New Assessments Likely for Nashoba Students

By Becky Herberger | Published June 13, 2014 | The Bolton Independent &
Published June 18, 2014 | The Stow Independent

New standardized testing is on the table for the state of Massachusetts for the 2015-1016 school year.  Here’s what’s going on at the state and district levels and what it means for the Nashoba Regional School District.

The current timeline of the Massachusetts State Board of Elementary and Secondary Education to replace MCAS with a new standardized assessment is spring 2016.  Mitchell Chester, the commissioner of Elementary and Secondary Education for the Commonwealth of Massachusetts, explained why there is a need to transition from MCAS to a new assessment.

“Our current MCAS is one that has been with us for 17 years now.  There’s been a lot of advances in technology and what we know about assessment and our ability to administer more innovative approaches to assessment online – to look at how students do research, to look at their writing skills, to look at their math progression.  So it is time to upgrade our test,” Chester said.
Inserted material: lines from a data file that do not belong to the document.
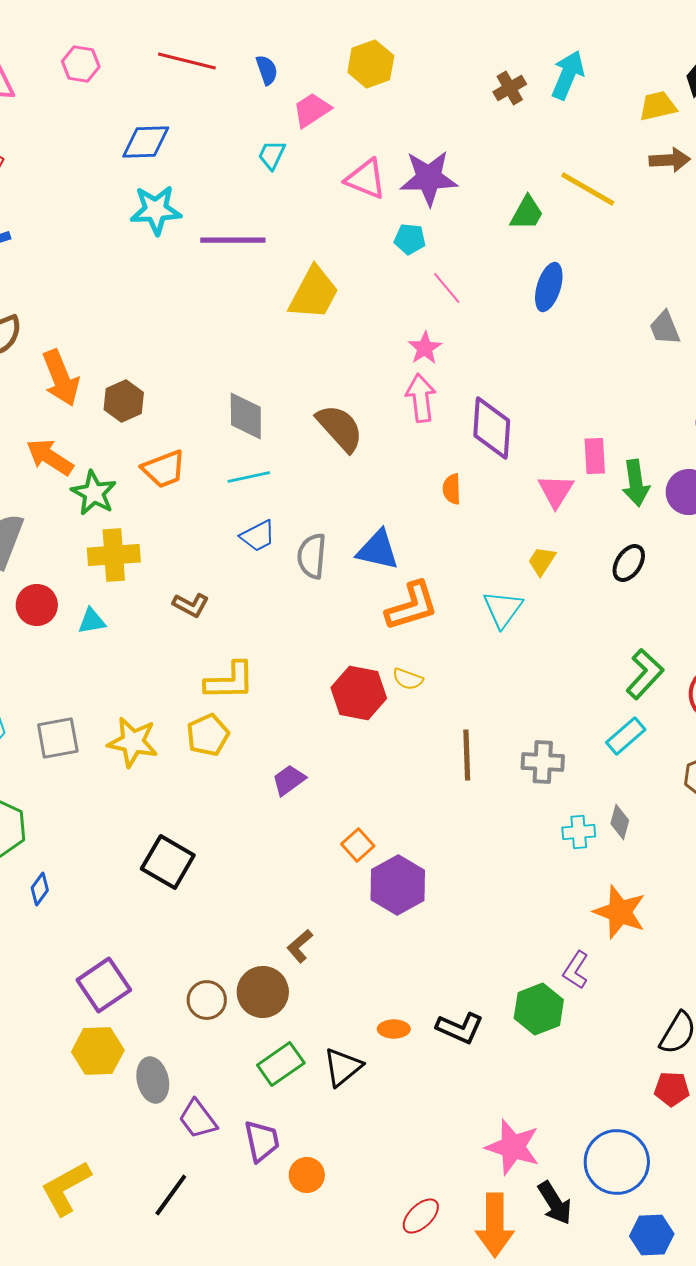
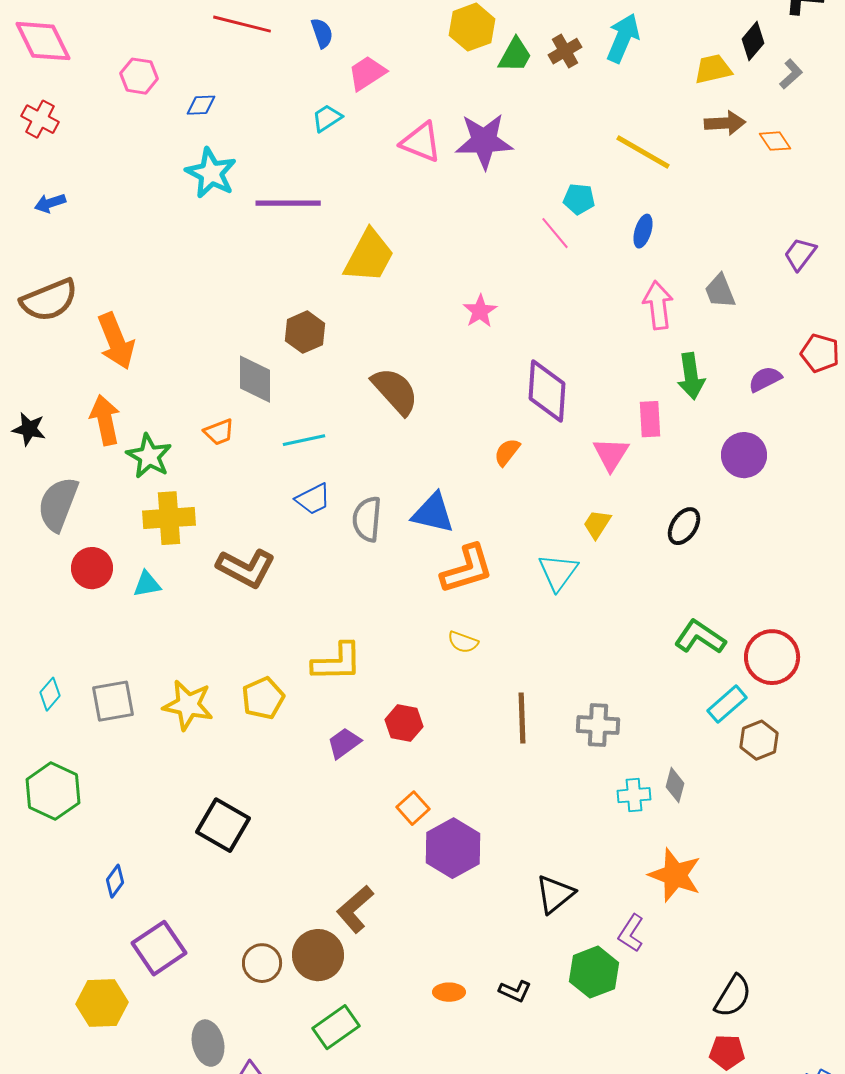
pink hexagon: (81, 64) -> (139, 76), moved
yellow hexagon: (371, 64) -> (472, 27), moved
blue diamond: (146, 142) -> (201, 105), size x0.6
cyan trapezoid: (272, 155) -> (327, 118), turned 32
cyan star: (156, 210) -> (211, 173), turned 30
green trapezoid: (527, 213) -> (515, 55), moved
cyan pentagon: (410, 239) -> (579, 199), moved
blue ellipse: (549, 287) -> (643, 231), moved, size x0.7
pink line: (447, 288) -> (555, 233), moved
pink arrow: (421, 398) -> (658, 305), moved
brown hexagon: (124, 401) -> (305, 332), moved
gray diamond: (246, 416) -> (255, 379), moved
orange arrow: (50, 457) -> (105, 420), turned 45
orange trapezoid: (164, 469) -> (219, 432), size x0.7
green arrow: (636, 483) -> (691, 376), moved
orange semicircle: (452, 489) -> (507, 452), turned 40
brown L-shape: (191, 605) -> (246, 568), size x1.6
green L-shape: (645, 674) -> (700, 637), turned -99
yellow L-shape: (230, 681) -> (337, 662), moved
red hexagon: (359, 693) -> (404, 723), moved, size x0.7
cyan rectangle: (626, 736) -> (727, 704), moved
blue diamond: (40, 889) -> (115, 881), moved
brown L-shape: (300, 946) -> (355, 909), size x1.4
black L-shape: (460, 1028) -> (515, 991), size x0.7
yellow hexagon: (98, 1051) -> (102, 1003), moved
black triangle: (343, 1067) -> (555, 894), moved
The Partnership of Readiness for College and Careers, or PARCC testing, appears to be the most likely test for future implementation.  In regard to putting PARCC formally in place in Massachusetts, Superintendent Michael Wood commented, “It’s not inevitable, but I think it’s 90 percent likely.”
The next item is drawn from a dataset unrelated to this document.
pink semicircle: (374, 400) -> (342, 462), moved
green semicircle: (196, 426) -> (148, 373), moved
If the State Board of Education decides not to use PARCC, Wood said, “The commissioner made it clear that they would put in high gear a contract process for another provider to design a test.”

Commissioner Chester explained of a goal of PARCC testing is to ensure that all students are successful enough to move up to the next level while making sure the students, parents and educators have accurate indicators that a child is on track.  Another objective is for high school students to fully understand what colleges and future employers will expect of them.

If implemented, PARCC will be administered in grades three through nine and grade eleven.  Students in grade ten will continue to take MCAS through 2018 as it is their graduation determination score.

According to the Massachusetts Department of Education website, “PARCC creates high-quality assessments that measure the full range of the Common Core Standards.”  Wood explained the Common Core Standards for Math and English/Language Arts are embedded into the Massachusetts Curriculum Frameworks.  It is currently unclear what will happen to science testing, as PARCC does not have a science assessment.

PARCC tests are timed and broken down into Performance-Based and End-of-Year Assessments in areas of English/Language Arts and Math.  The assessments are aligned to look at content in different subject areas and evaluate the synthesis of that information.  Wood described the performance-based piece as a test with “constructivist approaches to assessment.” He said, “Kids will have to use information in the assessment and build a logical solution to what the answer is.”  The end-of-year tests consist mostly of multiple-choice and short-answer questions.  Wood commented, “[PARCC] is a very good test. I don’t think anyone is going to disagree with that.”

PARCC testing offers online and paper-based tests.  Wood believes by spring 2016 the district will be ready technology-wise for the online version.  One thing that needs to be done is to better familiarize students with online testing.  This transition can begin by asking teachers to design and expose students to more of this type of testing.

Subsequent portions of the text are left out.